The Band’s Visit
Donmar Warehouse | ★★★★★
There is a lot to love about this miraculous little musical whose world premiere won ten Tonys in New York.
Based on an Israeli film with an if-only-it-were-true plot, it imagines what would happen if an Egyptian ceremonial police band who have been booked to perform at the Arab culture centre in Petah Tikvah, central Israel discover too late that their bus ticket is for the similar sounding Bet Hatikva, a forgotten desert town in the south.
Michael Longhurst’s exquisite new production pairs two superb Israeli performers, Alon Moni Aboutboul, who plays Tewfiq, the band’s proud conductor, and Israeli singer and actress Miri Mesika, who is pitch perfect in both acting and singing senses as Dina, a cafe owner who takes pity on the visitors and organises food and shelter.

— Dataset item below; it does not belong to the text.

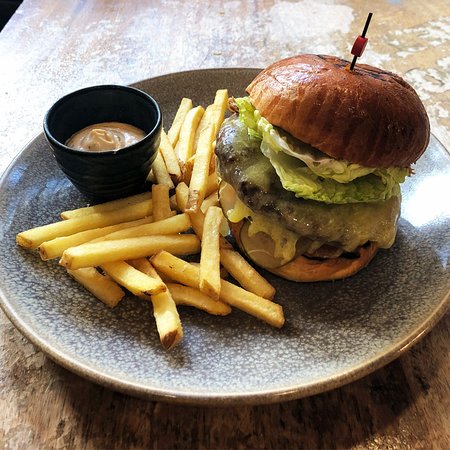 At what (x,y) coordinates should I click in order to perform the action: click on plate. Please return your answer as a coordinate pair (x, y). Image resolution: width=450 pixels, height=450 pixels. Looking at the image, I should click on (305, 356).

Whether touring police bands actually travel in full uniform as these musicians do is just one of a few pedantic points that need to be set aside in order to suspend disbelief.
More important here than the factual truth is the emotional kind generated by this quietly told poignant story (adapted from the film by Itamar Moses) and the tender songs by composer David Yazbek that have musicalised it.
Longhurst’s production captures the ennui of a place whose main activity is doing very little. The first number, Waiting, is performed by the listless residents and when the title word is sung it is followed by the phrase “for something to happen”.
But then the bewildered, absurdly uniformed band turns up and over the following evening and night (the next bus is in the morning) lives are changed a little and for the better.
An Egyptian trumpet player (Sharif Afifi) teaches a painfully shy Israeli (Harel Glazer) how to talk to girls, and the distance between estranged parents Irisand Itzik (Michal Horowicz and Marc Antolin who theatregoers may remember as Chagall in The Flying Lovers of Vitebsk) is narrowed by an Egyptian clarinettist who while staying the night serenades their baby to sleep.
But central is how Tewfiq affects Dina and the other way round. As they sit on a bench in the night desert air their duet Omar Sharif is not only a tribute to the Egyptian films that floated on airwaves across the border to Israeli televisions, but also to a shared culture much deeper than a mutual love of hummus.
Mesika sings the number stunningly well and Aboutboul is pride personified as he superbly conveys the man beneath a mantle of formality.
The action or inaction is serenaded by excellent actor musicians, among whom flautist Andy Findon and percussionist Ant Romero thrill with virtuosic solos.
One other noteworthy element is that the show supports the case for authenticity casting, an issue that divides many theatregoers and theatre-makers. There are those who defend the right of an actor to transform themselves and those who say lived experience is what counts.
I’ve always been one of the former. And yet although the always excellent Peter Polycarpou as widower Avrum is as Jewish as you like (even though I don’t think the actor is) and Antolin is every inch a convincing Israeli (which I’m pretty sure the actor is not) for the most part the main characters here are played by semites whether the roles are Arab or Israeli. The result is that no matter how fictional the story, the evening has a palpable sense of truth and integrity.